Some packer recipes contain two different types of items: a primary item, and a secondary item that we call the packaging or binding item. The packer expects for every N of the primary item (usually 4, 6, or 8), the packer recipe uses one of the packaging item. To select one of these recipes, you need to put a sample of the packaging item in the solid blue control slot.

Defined to pack using two items.

For automated packing, make sure the blue input slot is supplied with the item defined in the blue control slot. Note that the blue input slot is fed from above ONLY while the green input slots can be fed from one or more sides.

A packer in action!

How to Use Un-Packer Hopper…Same As Packer…Kind-of

You setup un-packers the same way as packers; the un-packer simply does an automatic "undo" of the packer recipe you select. The big difference is that the un-packer will expect as its input, the output of the same recipe when defined in a packer. So, for the melon block packer example shown above, an un-packer would expect to receive as inputs melon blocks which it would unpack into 9 melon slices as its own output.

 An un-packer's GUI.

Defined to unpack melon blocks.

Because an un-packer can produce a lot of items quickly, you can use a large heavy-duty un-packer to increase the hopper's own output storage to 24 slots to get a nice buffer if the un-packer feeds into a regular hopper or chest. Both types of un-packers are lossless which means they will not unpack a storage block unless there is room for all of the resulting items in its output slots.

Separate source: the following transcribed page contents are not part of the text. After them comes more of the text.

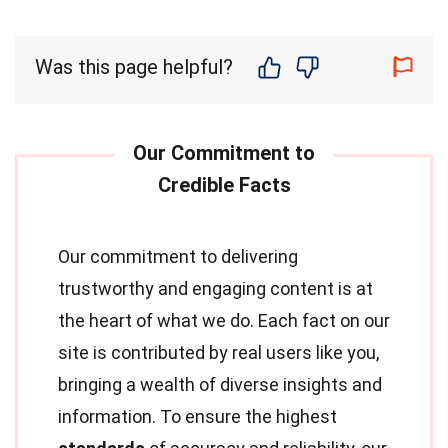
Was this page helpful?
Our commitment to delivering
trustworthy and engaging content is at
the heart of what we do. Each fact on our
site is contributed by real users like you,
bringing a wealth of diverse insights and
information. To ensure the highest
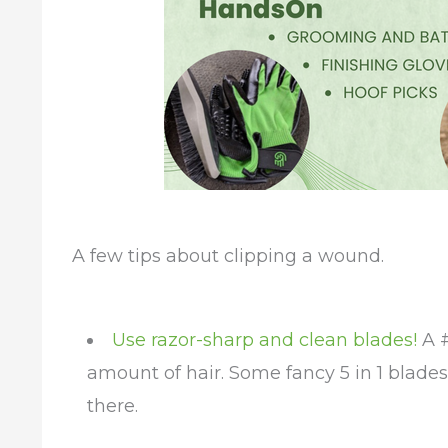
A few tips about clipping a wound.
Use razor-sharp and clean blades!
A #
amount of hair. Some fancy 5 in 1 blade
there.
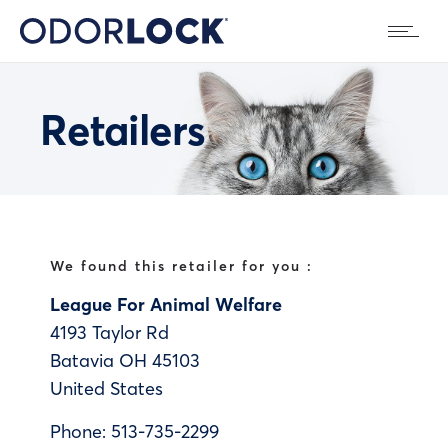
Retailers
We found this retailer for you :
League For Animal Welfare
4193 Taylor Rd
Batavia
OH
45103
United States
Phone:
513-735-2299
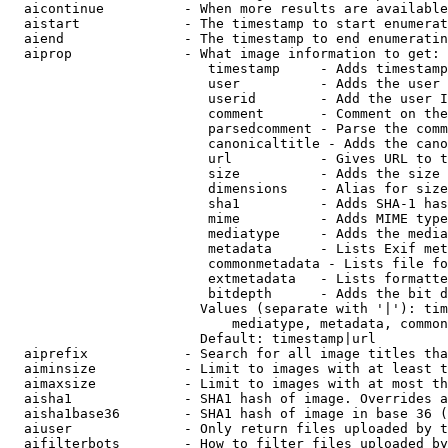
  aicontinue          - When more results are available
  aistart             - The timestamp to start enumerat
  aiend               - The timestamp to end enumeratin
  aiprop              - What image information to get:

                         timestamp     - Adds timestamp
                         user          - Adds the user 
                         userid        - Add the user I
                         comment       - Comment on the
                         parsedcomment - Parse the comm
                         canonicaltitle - Adds the cano
                         url           - Gives URL to t
                         size          - Adds the size 
                         dimensions    - Alias for size

                         sha1          - Adds SHA-1 has
                         mime          - Adds MIME type
                         mediatype     - Adds the media
                         metadata      - Lists Exif met
                         commonmetadata - Lists file fo
                         extmetadata   - Lists formatte
                         bitdepth      - Adds the bit d
                        Values (separate with '|'): tim
                            mediatype, metadata, common
                        Default: timestamp|url

  aiprefix            - Search for all image titles tha
  aiminsize           - Limit to images with at least t
  aimaxsize           - Limit to images with at most th
  aisha1              - SHA1 hash of image. Overrides a
  aisha1base36        - SHA1 hash of image in base 36 (
  aiuser              - Only return files uploaded by t
  aifilterbots        - How to filter files uploaded by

A heavy-duty un-packer in action!

Automatic Packer Recipe Registration

All of the standard Minecraft storage item and block crafting recipes are pre-registered as packer recipes. Before v4, these built-in recipes were composed of only those items that are convertible from one form (unpacked) to the other (packed) and back again. So for instance, there was no packer recipe defined automatically to pack string into wool blocks or quartz into quartz blocks as these are not reversible in vanilla Minecraft. As of v4 and Minecraft 1.12, there are several exceptions to this general guideline; now you can pack items like string and glowstone dust.

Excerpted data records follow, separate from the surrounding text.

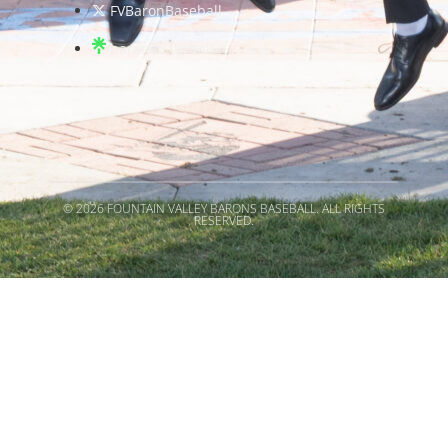
FVBaronBaseball
baronsbaseball
© 2026 FOUNTAIN VALLEY BARONS BASEBALL. ALL RIGHTS
RESERVED.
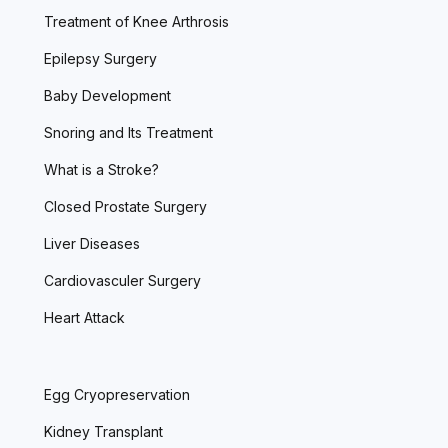
Treatment of Knee Arthrosis
Epilepsy Surgery
Baby Development
Snoring and Its Treatment
What is a Stroke?
Closed Prostate Surgery
Liver Diseases
Cardiovasculer Surgery
Heart Attack
Egg Cryopreservation
Kidney Transplant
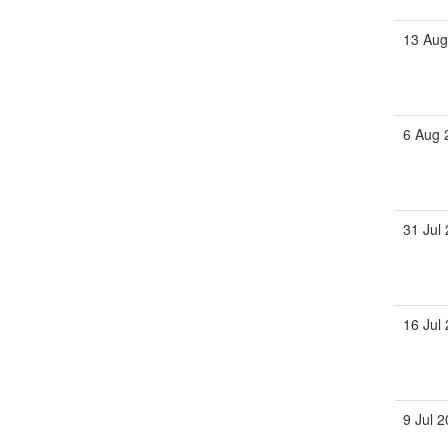
13 Aug
6 Aug 
31 Jul
16 Jul
9 Jul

If the built-in recipes do not include the storage blocks you want to make, you can also ask Smart-Hoppers to check all of your registered crafting recipes, including mod recipes, to see if there are any that would make valid packer recipes and automatically register them as such. To be valid the recipe would have to conform to the simple storage block pattern of the vanilla blocks. To turn this option on, run Minecraft at least once with Smart-Hoppers installed, exit, and edit the Smart-Hopper's configuration file as highlighted below for servers; for single player just use the mod configuration GUI screens.

"c recipes" {
    # Set to true to enable auto-discovery of packer recipes.
    B:auto_discover_storage_blocks=true
}

If your storage block recipes require two items or just don't conform to the simple storage block recipe, the owning mod must register a custom packer recipe through the Smart-Hoppers API.

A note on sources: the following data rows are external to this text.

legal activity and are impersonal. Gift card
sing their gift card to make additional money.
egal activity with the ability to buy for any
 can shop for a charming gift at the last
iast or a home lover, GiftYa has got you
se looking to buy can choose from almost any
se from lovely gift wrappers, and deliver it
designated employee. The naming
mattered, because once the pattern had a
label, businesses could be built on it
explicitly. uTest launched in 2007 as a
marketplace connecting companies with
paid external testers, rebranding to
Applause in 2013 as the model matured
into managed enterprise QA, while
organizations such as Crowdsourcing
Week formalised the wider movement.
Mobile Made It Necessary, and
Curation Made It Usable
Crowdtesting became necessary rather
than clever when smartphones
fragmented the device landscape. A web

A custom mod-registered packer recipe.

Packaging Maker

The packaging hopper is a simplified auto-crafter designed to work with packers in a bulk-crafting assembly line. You use a packaging hopper to mass produce the packaging or binding ingredient for a packer recipe to ensure your packing hopper does not run out of this required item and stop the production line.

Hopper Craft Recipes

Crafting a packaging hopper.

How To Use Packaging Hopper (GUI)

As with the packer and un-packer, you tell a packaging hopper what to produce by putting a sample of its recipe items in the hopper's control slots. The same limitations that apply to a packer recipe with regards to two-item recipes, apply here. In the simplest setup, you would attach a packaging hopper to the blue input slot of the packing hopper.

A packaging maker's GUI.

A packaging hopper has a large output inventory capacity so it can hold up to 18 stacks of its produced item. Typically, you supply enough ingredient items to ensure the packaging hopper's inventory is filled to capacity so your packer(s) will rarely, if ever, run out of the required item.

Custom packaging recipe.

Vanilla Uses

It's possible to use a packaging maker to create a few simple vanilla items like paper, string, glass bottles, and bonemeal. In general though, packaging recipes are defined by third-party mods that integrate with Smart-Hoppers to register their multi-item packer recipes.

Instruction "Cards"

Many smart hoppers will let you put a special item called an instruction card in a control slot. An instruction card is a convenient way to identify a large(ish), usually heterogeneous, collection of items that a smart hopper needs to identify or manage in some way. Currently, there are three kinds of instruction cards: filter lists, recipe cards, and hopper command cards. Filter list cards can define a set of items the hopper blocks or they can define a set of items the hopper allows through. Recipe cards always define a specific combination of items for a selected version of a Minecraft recipe. Command cards change a hopper's core behavior and are accepted by only a few hoppers currently. How a card is interpreted is ultimately up to the specific hopper using it.

 

Example of a generic filtering list (left) and a recipe card (right) you might use with smart hoppers. When filter lists are used with disposal and recycling hoppers, we call them keep lists because they indicate what items the hopper should pass through or keep untouched.

A "keep list" for a nano-chicken farm's disposal hopper.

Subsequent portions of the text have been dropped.